(Data excerpts begins)
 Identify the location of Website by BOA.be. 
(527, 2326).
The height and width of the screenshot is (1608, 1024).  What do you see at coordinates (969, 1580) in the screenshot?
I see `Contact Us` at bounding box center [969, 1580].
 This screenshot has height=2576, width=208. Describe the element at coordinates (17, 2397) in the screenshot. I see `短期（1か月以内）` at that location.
(Data excerpts ends)
◆ Problem requirements ◆
Emit only the final stretch of the records: the line containing "The height and" through the end, each line exactly as it stands.

◆ Result ◆
The height and width of the screenshot is (1608, 1024).  What do you see at coordinates (969, 1580) in the screenshot?
I see `Contact Us` at bounding box center [969, 1580].
 This screenshot has height=2576, width=208. Describe the element at coordinates (17, 2397) in the screenshot. I see `短期（1か月以内）` at that location.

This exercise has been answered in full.